Biometrics will find niches in new cold, warm and hot wars — report
 

An interview with the U.S Defense Forensics and Biometrics Agency predicts how warfare will need to change as in the next seven years, as the nation again faces off with so-called near-peer adversaries

Senior analyst Bob Cosgrove, speaking to the defense-oriented publication Signal, says biometrics will be used in new ways it was not when the United States focused more on terroristic threats.

In multi-domain operations involving formidable nations including China and Russia, biometrics will be used to give the U.S. Army an enduring information advantage. (That advantage is already being pursued in other areas of the federal government.)

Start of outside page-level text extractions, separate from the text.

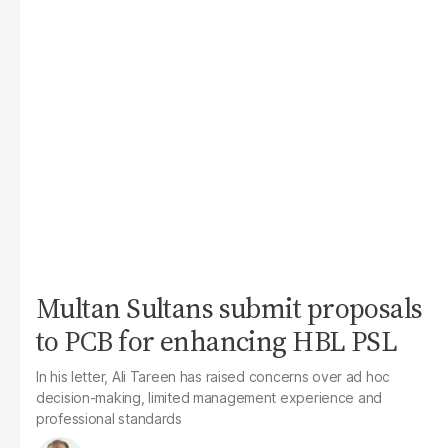
Multan Sultans submit proposals
to PCB for enhancing HBL PSL
In his letter, Ali Tareen has raised concerns over ad hoc
decision-making, limited management experience and
professional standards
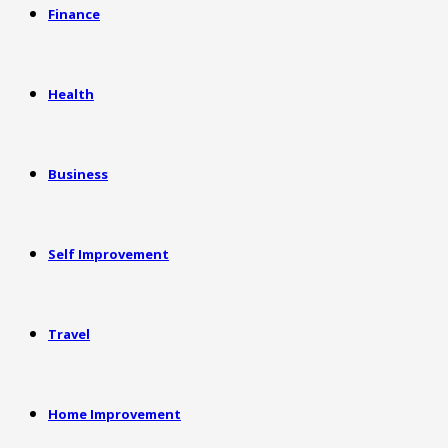
Finance
Health
Business
Self Improvement
Travel
Home Improvement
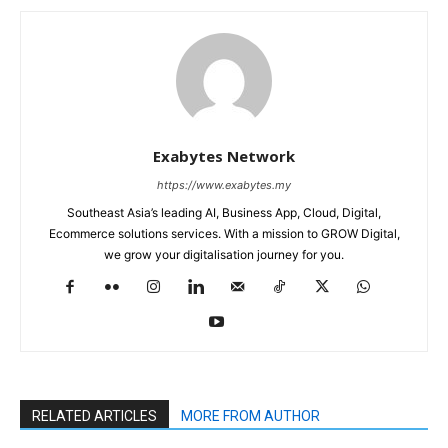
Exabytes Network
https://www.exabytes.my
Southeast Asia’s leading AI, Business App, Cloud, Digital,
Ecommerce solutions services. With a mission to GROW Digital,
we grow your digitalisation journey for you.
RELATED ARTICLES
MORE FROM AUTHOR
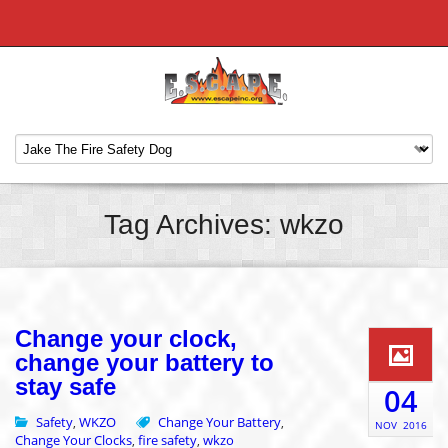
Tag Archives: wkzo
Change your clock,
change your battery to
stay safe
04
Safety
WKZO
Change Your Battery
,
,
NOV
2016
Change Your Clocks
fire safety
wkzo
,
,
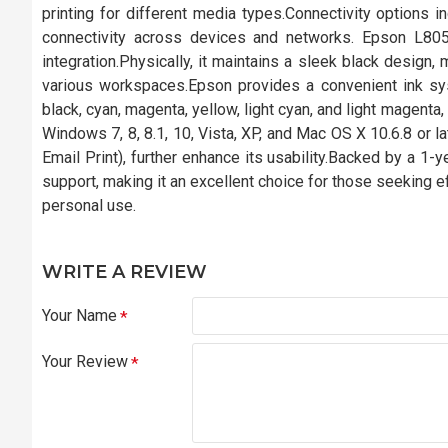
printing for different media types.Connectivity options i
connectivity across devices and networks. Epson L80
integration.Physically, it maintains a sleek black design
various workspaces.Epson provides a convenient ink syst
black, cyan, magenta, yellow, light cyan, and light magenta,
Windows 7, 8, 8.1, 10, Vista, XP, and Mac OS X 10.6.8 or la
Email Print), further enhance its usability.Backed by a 1-
support, making it an excellent choice for those seeking eff
personal use.
WRITE A REVIEW
Your Name
Your Review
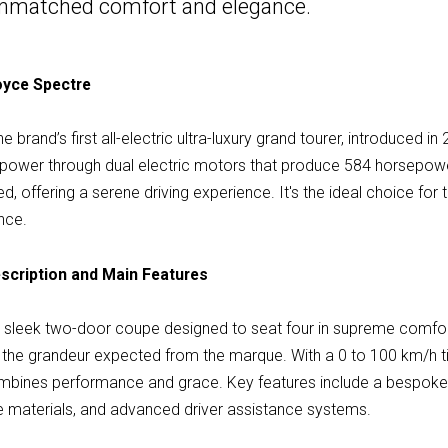
n unmatched comfort and elegance.
Royce Spectre
 brand’s first all-electric ultra-luxury grand tourer, introduced i
nt power through dual electric motors that produce 584 horsepow
ined, offering a serene driving experience. It's the ideal choice f
nce.
scription and Main Features
a sleek two-door coupe designed to seat four in supreme comfor
s the grandeur expected from the marque. With a 0 to 100 km/h 
mbines performance and grace. Key features include a bespoke Sta
le materials, and advanced driver assistance systems.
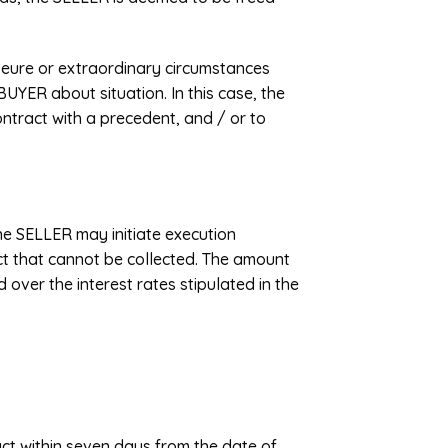
ajeure or extraordinary circumstances
UYER about situation. In this case, the
ntract with a precedent, and / or to
the SELLER may initiate execution
uct that cannot be collected. The amount
 over the interest rates stipulated in the
act within seven days from the date of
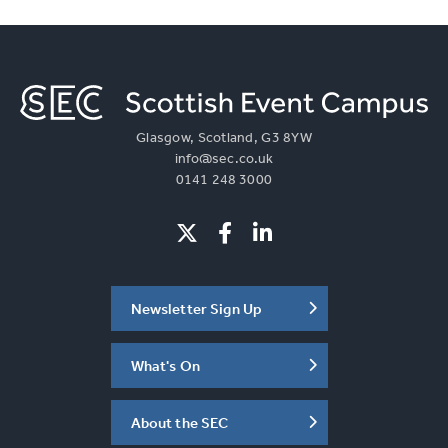
Glasgow, Scotland, G3 8YW
info@sec.co.uk
0141 248 3000
Newsletter Sign Up
What's On
About the SEC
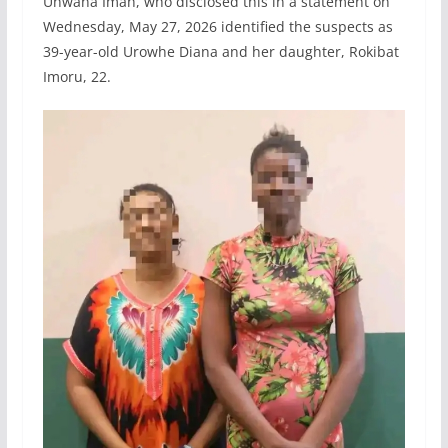
Unwana Imah, who disclosed this in a statement on
Wednesday, May 27, 2026 identified the suspects as
39-year-old Urowhe Diana and her daughter, Rokibat
Imoru, 22.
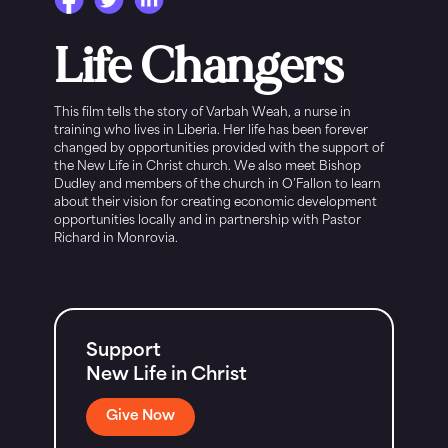
Life Changers
This film tells the story of Varbah Weah, a nurse in
training who lives in Liberia. Her life has been forever
changed by opportunities provided with the support of
the New Life in Christ church. We also meet Bishop
Dudley and members of the church in O’Fallon to learn
about their vision for creating economic development
opportunities locally and in partnership with Pastor
Richard in Monrovia.
Support
New Life in Christ
Give Now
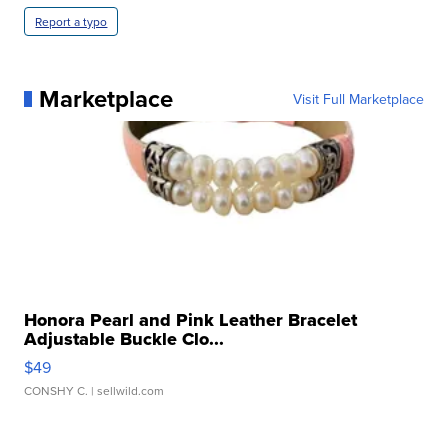
Report a typo
Marketplace
Visit Full Marketplace
Honora Pearl and Pink Leather Bracelet
Adjustable Buckle Clo...
$49
CONSHY C.
| sellwild.com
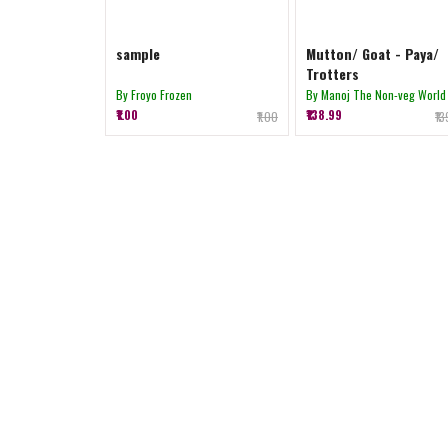
sample
Mutton/ Goat - Paya/
Trotters
By Froyo Frozen
By Manoj The Non-veg World
₹1.00
₹138.99
₹1.00
₹1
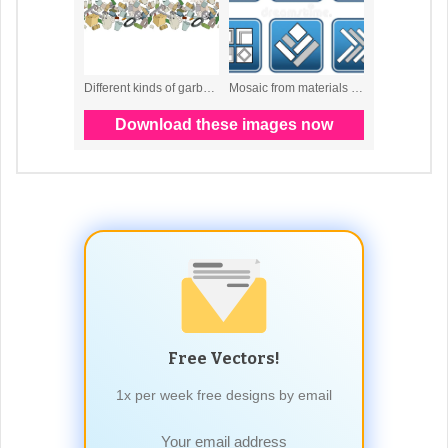
Free Vectors!
1x per week free designs by email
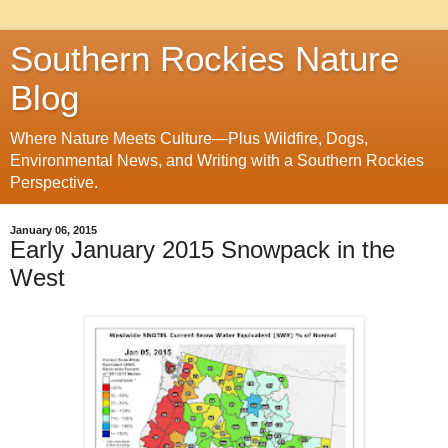
Southern Rockies Nature
Blog
Where Nature Meets Culture—Plus Wildfire, Dogs,
Environmental News, and Writing with a Southern Rockies
Perspective.
January 06, 2015
Early January 2015 Snowpack in the
West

Cosgrove lists situations in which facial recognition and other biometric surveillance techniques will be critical for clarifying what an enemy is doing.

Perhaps most interesting is how the Army could uncover telling details like when, as is widely suspected, Russian troops in green uniforms infiltrated Ukraine eight years ago to destabilize the smaller nation and prepare for ongoing covert missions there.

The so-called little green men were largely anonymous, but gait biometrics could have identified individuals, making it harder for Russia to deny involvement. The evidence could be used in an argument to take military action.

Biometrics also could see behind efforts to disguise personnel, including proxies, who take actions including war crimes, according to the article in Signal, which is published by AFCEA.

Anonymity can almost be considered a force multiplier in that a few people can hide not just in crowds but in entire urban locations, creating havoc that is hard to counter.

The article describes how soldiers could walk among residents wearing augmented reality goggles looking for specific combatants. The autocratic government of China already has put systems like this on its own streets.